Hi Sean,

Thanks a lot for the thorough review and evaluation of the bug.
I appreciated it! It took me a while so I could get time to parse and
get you a proper response. 

> 1 if the sriov nic agent is used for standard sriov vnic types (direct,
> direct-physical, macvtap) nics __must not__ be in __switchdev__ mode,
> __must__ be in __legacy__ mode

Not sure exactly what you mean here but, there is only one agent
(openvswitch-agent) on the computes and network nodes. That agent uses
the configuration as in [2] and is not configured as SRIOV, the
switchdev/hw offloading configuration is done in openvswitch.

> 2 vdpa support in nova current does not support any move operations,
> vdpa support in nova requires the nic to be in switchdev mode.

I don't believe we are using this.

> 3 hardware offloaded ovs uses the ml2/ovs or ml2/ovn mechansiume
> drivers and does not use the sriov nic agent.

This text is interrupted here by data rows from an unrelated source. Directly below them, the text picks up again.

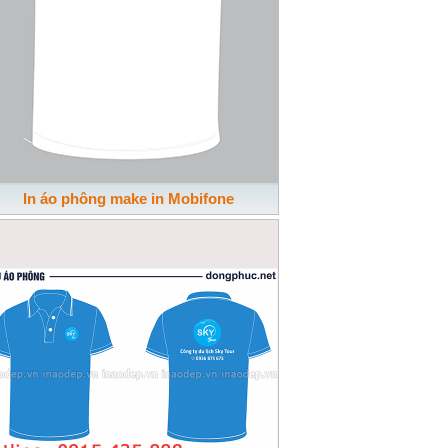
In áo phông make in Mobifone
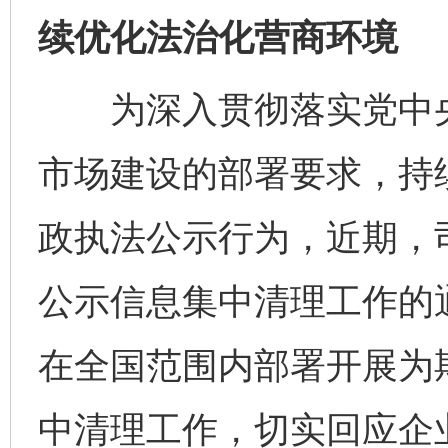
续优化法治化营商环境
为深入贯彻落实党中央
市场建设的部署要求，持
政执法公示行为，近期，
公示信息集中清理工作的
在全国范围内部署开展为
中清理工作，切实回应企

Right, this is how we are doing.

> 4 we do not support using the sriov nic agent and ovs hardware offload
> on the same phsyical nic when using the sriov-nic-agent the nic must be
> in legacy mode and when using hardware offload it must be in swtichdev
> mode live migration form host using sriov nic agent to hardware
> offlowaded ovs was not in scope.

The migration is beteween 2 switchdev hosts with ml2/ovs

> this is cause by trying to do move other vms that have neutron sriov
> port with shelve and unshleve
> https://bugs.launchpad.net/nova/+bug/1851545

The bug above might be one of the possible problems related to this
message. If you follow the logs[3] you will see that here, this is
happening because:

1 - During pre_live_migration, the neutron port is attached on the
    destination host[4]
2 - pre_live_migration fails on the destination host and triggers an
    exception on the source host[5] [6]->[7]
3 - rollback is triggered and tries re-attach the port to source host,
    but QEMU instance still holds the PCI address[8] and the PCI message
    error is triggered

> what i suspect has happend here is the live migration fails in the
  migration phase after pre_live_migrate

As I mentioned above, the failure was in the pre_live_migration funcion
(I caused in in my env, but it happeneded for some reason at the customer
site)

> unless you have correctly configured network manager in the guest to
> retrigger on the hotplug of the interface the guest wont have network
> connectivty restored until it reboots and the on boot network
> configurtion scripts run.

So, these are standard ubuntu images and are for sure configured to 
hotplug given they don't loose connection when the migration works.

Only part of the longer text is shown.